Yes, and it is a common, effective combination. Research on recovery support finds a meaningful share of people attend more than one type of program. In practice, many use SMART’s urge-management tools for the acute moments and Recovery Dharma’s meditation for long-term steadiness. They are complementary, not competing.
How to Choose
- If you want tools you can use tonight, start with SMART.
- If you want a practice and a community to grow into, start with Recovery Dharma.
- If you can, try one of each and notice which room you leave feeling lighter in.
We hold free, in-person meetings in Burlington, WI and Williams Bay, WI (the Lake Geneva area), on the Wisconsin/Illinois state line. See the current schedule.
Frequently Asked Questions
Is Recovery Dharma religious?
No. Recovery Dharma is non-theistic. It uses Buddhist psychology and meditation as practical tools, but requires no belief in God or any deity, and welcomes people of all faiths and none.

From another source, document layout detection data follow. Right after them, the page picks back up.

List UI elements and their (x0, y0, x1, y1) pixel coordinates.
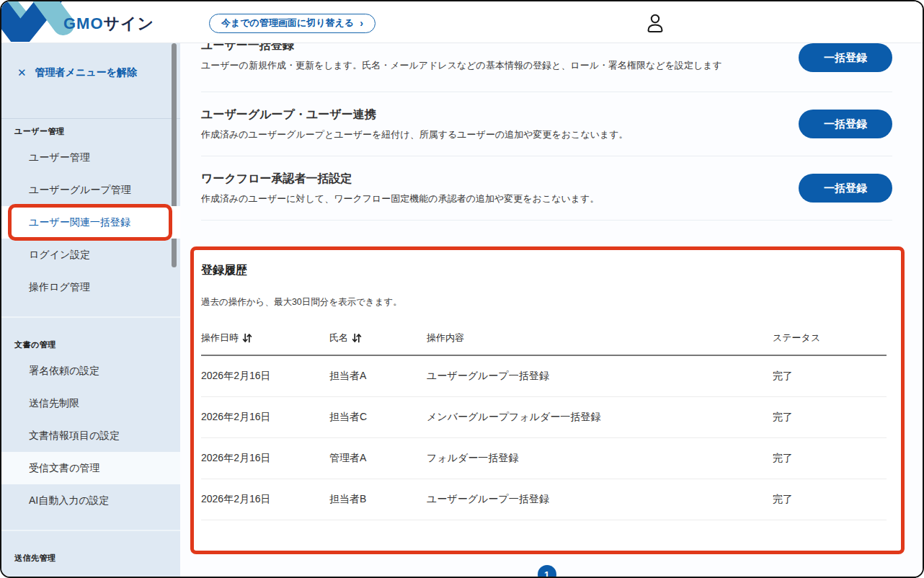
cell-status: 完了 (773, 411, 887, 424)
history-table-row: 2026年2月16日 担当者C メンバーグループフォルダー一括登録 完了 (201, 397, 887, 438)
cell-operation: ユーザーグループ一括登録 (427, 493, 773, 506)
sidebar-item-ai-autofill-settings[interactable]: AI自動入力の設定 (1, 484, 180, 517)
action-description: 作成済みのユーザーに対して、ワークフロー固定機能の承認者の追加や変更をおこないま… (201, 192, 599, 205)
pagination: 1 (201, 565, 892, 578)
action-title: ユーザーグループ・ユーザー連携 (201, 107, 628, 123)
page-1-button[interactable]: 1 (538, 565, 556, 578)
action-description: 作成済みのユーザーグループとユーザーを紐付け、所属するユーザーの追加や変更をおこ… (201, 128, 628, 141)
admin-sidebar: ✕ 管理者メニューを解除 ユーザー管理 ユーザー管理 ユーザーグループ管理 ユー… (1, 43, 180, 578)
column-header-name[interactable]: 氏名 (329, 332, 427, 344)
switch-admin-screen-label: 今までの管理画面に切り替える (221, 17, 354, 30)
cell-operation: ユーザーグループ一括登録 (427, 370, 773, 383)
sidebar-item-operation-log[interactable]: 操作ログ管理 (1, 271, 180, 303)
sidebar-section-title: ユーザー管理 (1, 123, 180, 141)
main-content: ユーザー一括登録 ユーザーの新規作成・更新をします。氏名・メールアドレスなどの基… (180, 43, 923, 578)
sidebar-item-user-management[interactable]: ユーザー管理 (1, 141, 180, 174)
cell-operation: フォルダー一括登録 (427, 452, 773, 465)
action-text-block: ワークフロー承認者一括設定 作成済みのユーザーに対して、ワークフロー固定機能の承… (201, 171, 599, 205)
cell-operation-date: 2026年2月16日 (201, 411, 329, 424)
sidebar-item-login-settings[interactable]: ログイン設定 (1, 239, 180, 271)
bulk-register-button[interactable]: 一括登録 (799, 43, 892, 72)
sidebar-close-label: 管理者メニューを解除 (35, 66, 137, 79)
cell-operation: メンバーグループフォルダー一括登録 (427, 411, 773, 424)
action-title: ワークフロー承認者一括設定 (201, 171, 599, 187)
history-table: 操作日時 氏名 (201, 332, 887, 520)
switch-admin-screen-button[interactable]: 今までの管理画面に切り替える › (209, 14, 376, 33)
bulk-register-button[interactable]: 一括登録 (799, 174, 892, 203)
cell-name: 管理者A (329, 452, 427, 465)
user-account-icon[interactable] (645, 12, 665, 34)
action-title: ユーザー一括登録 (201, 43, 722, 53)
cell-name: 担当者A (329, 370, 427, 383)
cell-operation-date: 2026年2月16日 (201, 493, 329, 506)
sidebar-item-destination-restriction[interactable]: 送信先制限 (1, 387, 180, 419)
action-text-block: ユーザーグループ・ユーザー連携 作成済みのユーザーグループとユーザーを紐付け、所… (201, 107, 628, 141)
action-row-workflow-approver: ワークフロー承認者一括設定 作成済みのユーザーに対して、ワークフロー固定機能の承… (201, 156, 892, 221)
cell-operation-date: 2026年2月16日 (201, 370, 329, 383)
sidebar-section-title: 送信先管理 (1, 550, 180, 568)
cell-status: 完了 (773, 452, 887, 465)
sort-icon[interactable] (242, 333, 252, 343)
cell-name: 担当者C (329, 411, 427, 424)
sidebar-section-user-management: ユーザー管理 ユーザー管理 ユーザーグループ管理 ユーザー関連一括登録 ログイン… (1, 119, 180, 303)
close-icon: ✕ (17, 66, 27, 79)
logo-sign: サイン (104, 14, 155, 32)
top-header: GMOサイン 今までの管理画面に切り替える › (1, 1, 923, 43)
action-description: ユーザーの新規作成・更新をします。氏名・メールアドレスなどの基本情報の登録と、ロ… (201, 59, 722, 72)
action-row-user-group-linkage: ユーザーグループ・ユーザー連携 作成済みのユーザーグループとユーザーを紐付け、所… (201, 92, 892, 156)
cell-name: 担当者B (329, 493, 427, 506)
history-title: 登録履歴 (201, 263, 887, 277)
sidebar-section-document-management: 文書の管理 署名依頼の設定 送信先制限 文書情報項目の設定 受信文書の管理 AI… (1, 316, 180, 517)
sidebar-item-signature-request-settings[interactable]: 署名依頼の設定 (1, 355, 180, 387)
history-table-row: 2026年2月16日 担当者B ユーザーグループ一括登録 完了 (201, 479, 887, 520)
sidebar-section-title: 文書の管理 (1, 337, 180, 355)
cell-status: 完了 (773, 370, 887, 383)
chevron-right-icon: › (360, 18, 363, 28)
sidebar-item-shared-address-book[interactable]: 共有アドレス帳管理 (1, 568, 180, 578)
registration-history-section: 登録履歴 過去の操作から、最大30日間分を表示できます。 操作日時 氏名 (190, 246, 905, 554)
column-header-operation: 操作内容 (427, 332, 773, 344)
history-table-row: 2026年2月16日 担当者A ユーザーグループ一括登録 完了 (201, 356, 887, 397)
history-table-header: 操作日時 氏名 (201, 332, 887, 356)
gmo-sign-logo-text: GMOサイン (63, 13, 154, 35)
app-window: GMOサイン 今までの管理画面に切り替える › ✕ 管理者メニューを解除 ユーザ… (0, 0, 924, 578)
history-table-row: 2026年2月16日 管理者A フォルダー一括登録 完了 (201, 438, 887, 479)
sidebar-section-destination-management: 送信先管理 共有アドレス帳管理 (1, 530, 180, 578)
sidebar-item-user-bulk-registration[interactable]: ユーザー関連一括登録 (1, 206, 180, 239)
history-subtitle: 過去の操作から、最大30日間分を表示できます。 (201, 296, 887, 308)
cell-status: 完了 (773, 493, 887, 506)
sort-icon[interactable] (352, 333, 362, 343)
sidebar-item-user-group-management[interactable]: ユーザーグループ管理 (1, 174, 180, 206)
sidebar-item-received-documents[interactable]: 受信文書の管理 (1, 452, 180, 484)
sidebar-close-admin-menu[interactable]: ✕ 管理者メニューを解除 (1, 43, 180, 119)
column-header-status: ステータス (773, 332, 887, 344)
column-header-operation-date[interactable]: 操作日時 (201, 332, 329, 344)
logo-gmo: GMO (63, 14, 104, 32)
cell-operation-date: 2026年2月16日 (201, 452, 329, 465)
action-text-block: ユーザー一括登録 ユーザーの新規作成・更新をします。氏名・メールアドレスなどの基… (201, 44, 722, 72)
action-row-user-bulk-registration: ユーザー一括登録 ユーザーの新規作成・更新をします。氏名・メールアドレスなどの基… (201, 43, 892, 92)
bulk-register-button[interactable]: 一括登録 (799, 110, 892, 138)
sidebar-item-label: ユーザー関連一括登録 (29, 216, 130, 228)
sidebar-item-document-info-settings[interactable]: 文書情報項目の設定 (1, 419, 180, 452)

Does SMART Recovery require abstinence?
SMART encourages abstinence as the safest goal but is built around self-directed change and acknowledges harm-reduction paths. Recovery Dharma is generally abstinence-oriented.
Can I go to Recovery Dharma and SMART at the same time?
Yes, and many people do. The two are complementary: SMART offers concrete cognitive tools for urges, while Recovery Dharma offers meditation and a contemplative community for long-term equanimity.
Which is better for anxiety and addiction?
Both can help. SMART’s CBT-based tools directly address anxious thinking patterns; Recovery Dharma’s meditation practice builds the capacity to sit with difficult emotions without reacting. Many find the combination useful.
Is Recovery Dharma evidence-based?
Recovery Dharma draws on mindfulness-based approaches that have a growing research base for substance use. SMART is rooted in CBT and REBT, which are extensively studied. Neither replaces medical care when it is needed.
Are both programs okay with medication (MAT)?
Yes. Both Recovery Dharma and SMART Recovery are supportive of medication-assisted treatment. The Recovery Dharma book explicitly supports MAT.